Wir sind eine technologiefreundliche Familie. Wenn die Eltern bereits mit einer Fernbedienung überfordert sind, haben sich die Kinder um Router, W-Lan und Mikrowelle zu kümmern. Sonst verlieren wir den Anschluss an dieses Internet und müssen als Rentner Handys für China zusammenlöten. Hans findet auch, dass ein Achtjähriger nicht häufig genug an Smartphone, Tablet oder Rechner daddeln kann, wenn er nicht gerade fernsieht. Zocken für Deutschland.

In pädagogischen Fachzeitschriften liest man, dass gelegentlicher Naturkontakt gut für die Entwicklung des Kindes sei, Waldspaziergang mit Volkslied und Stockschnitzen. Wir haben es versucht. Leider waren wir bei den Klassikern nicht textsicher und haben „Westerland“ von den Ärzten angestimmt.

Es nieselte. Die Stöcker erwiesen sich als schnitzresistent. Langsam verheilen die Schnittwunden. Fortschritt, das ist nicht Waldbodenfrost, sondern Zentralheizung und eine Steckdose voller Ökostrom, der unseren Technologiepark antreibt. Er müsse noch eine Runde „Pflanzen gegen Zombies“ spielen, erklärt Hans, sonst könne er sich am Montag auf dem Schulhof nicht blicken lassen.

Klingt nach anspruchsvollem Lernspiel. Wenn alle anderen Eltern ihre Kinder mit Internetspielen coachen, sollten wir unsere Zukunft nicht mit altmodischen Sachen wie Wasserfarben gefährden. Verblödung kann man reparieren, Isolation aber erzeugt lebenslanges Trauma.

Wichtig ist allerdings der dazugehörige Koalitionsvertrag: Bringt der junge Mann Bestnoten, verzichtet er auf morgendliches Trödeln, nimmt er gar ein Vitamin zu sich, dann darf er wochenends jene Minuten abdaddeln, die er zuvor Gitarre geübt hat. Kollateralnutzen: Es herrscht Ruhe, wenn Ohrstöpsel das Gedudel dämpfen. So kann ich mir eine Runde „Papa gegen Sofa“ gönnen.

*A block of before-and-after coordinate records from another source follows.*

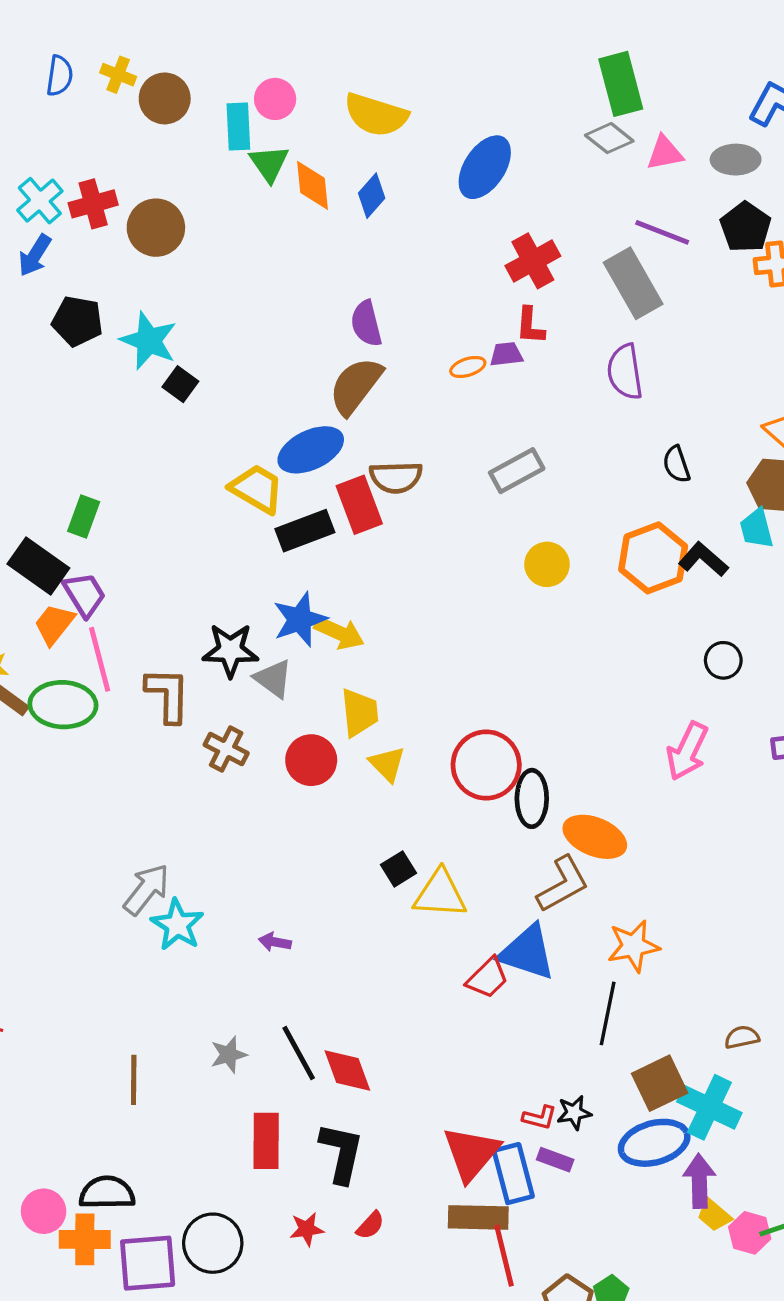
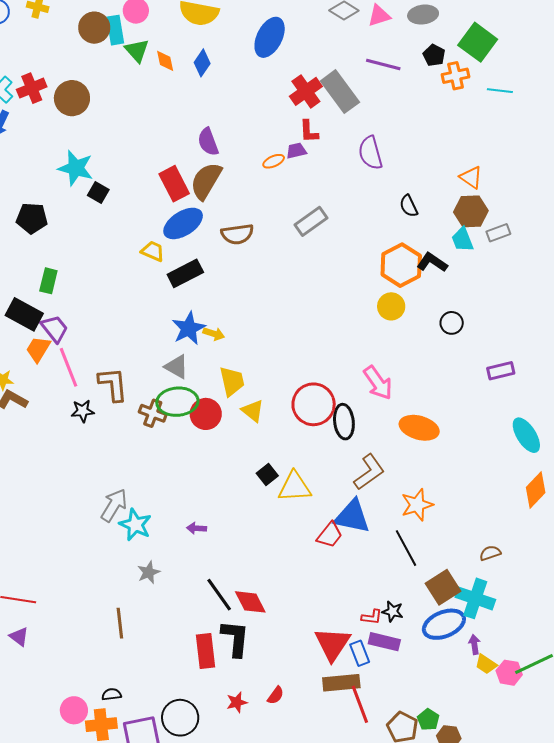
brown circle: (165, 98) -> (94, 28), moved
orange diamond: (313, 185) -> (165, 61), size x0.7
black pentagon: (746, 227) -> (434, 55), size x0.7
gray rectangle: (633, 283) -> (340, 92), moved
black pentagon: (77, 321) -> (32, 218), moved
yellow trapezoid: (257, 489) -> (153, 251), size x0.7
red rectangle: (359, 505) -> (174, 184), moved
yellow circle: (547, 564) -> (391, 306), moved
yellow arrow: (339, 633) -> (214, 334), size x0.7
black star: (230, 650) -> (83, 411), moved, size x0.7
green ellipse: (63, 705) -> (177, 402), moved
pink arrow: (687, 751) -> (378, 383), moved, turned -54
orange ellipse: (595, 837) -> (419, 428), moved
black line: (608, 1013) -> (406, 548), turned -33
gray star: (229, 1055) -> (149, 572), moved
black star: (574, 1113) -> (393, 611), turned 30
black L-shape: (341, 1153) -> (235, 638), moved
purple rectangle: (555, 1160) -> (384, 642), size x1.4
blue rectangle: (513, 1174) -> (360, 653), size x0.7
purple arrow: (699, 1181) -> (474, 644), size x0.6
black semicircle: (107, 1193) -> (112, 694), size x0.6

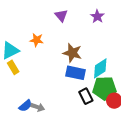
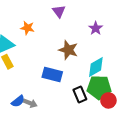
purple star: (97, 16) -> (96, 28), moved
orange star: (37, 40) -> (27, 28), moved
blue rectangle: (76, 73) -> (52, 74), moved

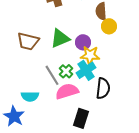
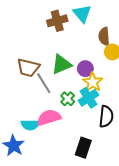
yellow star: (90, 55) -> (93, 82), turned 30
gray line: (52, 75) -> (44, 83), moved
pink semicircle: (67, 91) -> (49, 118), moved

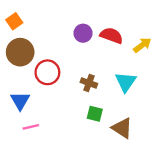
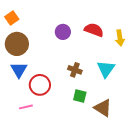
purple circle: (83, 33) -> (63, 32), moved
yellow arrow: (142, 45) -> (120, 38), turned 119
red circle: (47, 72) -> (40, 85), moved
blue triangle: (20, 101) -> (19, 70), moved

Ein verschwitzter Kinderfinger in meinem Ohr weckte mich unlängst. Hans hat den Stöpsel entfernt. Er säuselt Zärtlichkeiten wie „...bester Papa der Welt...“. Klingt nach emotionaler Korruption. Aufgeregt erklärt mir Hans, dass sein Dorf zerstört werde, wenn er erst am nächsten Wochenende wieder spielen dürfe. Einige Erklärungen später verstand ich das durchtriebene Geschäftsmodell: Das Online-Spiel ist gratis; erhalten wird das Erbaute aber nur durch tägliche Rückkehr oder durch gebührenpflichtige Schutzmaßnahmen, die das Taschengeld übersteigen.

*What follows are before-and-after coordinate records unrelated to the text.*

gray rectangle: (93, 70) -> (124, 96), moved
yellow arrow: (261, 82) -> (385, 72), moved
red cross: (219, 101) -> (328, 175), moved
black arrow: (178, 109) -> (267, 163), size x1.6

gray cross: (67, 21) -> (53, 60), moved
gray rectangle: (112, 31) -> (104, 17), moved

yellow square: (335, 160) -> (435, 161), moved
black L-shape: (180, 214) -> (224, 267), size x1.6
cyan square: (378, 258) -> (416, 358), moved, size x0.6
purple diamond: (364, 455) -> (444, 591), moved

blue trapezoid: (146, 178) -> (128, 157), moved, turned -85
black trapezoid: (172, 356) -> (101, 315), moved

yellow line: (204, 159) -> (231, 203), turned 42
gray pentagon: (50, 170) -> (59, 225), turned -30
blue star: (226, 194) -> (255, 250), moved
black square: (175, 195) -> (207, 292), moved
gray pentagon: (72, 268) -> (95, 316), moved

„Wie wäre es, wenn wir deine Gitarrenminuten in Waldspaziergängen verrechnen?“, fragte ich vorsichtig. Hans winkte mit dem Pflasterfinger. Der kleine Schlauberger wusste, dass er mich in der Falle hatte: Geld her oder der Koalitionsvertrag war dahin. Na gut, ich zahlte - „aber nur dies eine Mal“. Hans grinste. Er wusste, dass er bis in alle Ewigkeit eine soziale Wohltat erobert hatte. Es ist wie mit Chips oder Pkw-Maut: Hat man einmal angefangen, gibt es kein Zurück mehr. So verspielen wir das Erbe unserer Kinder.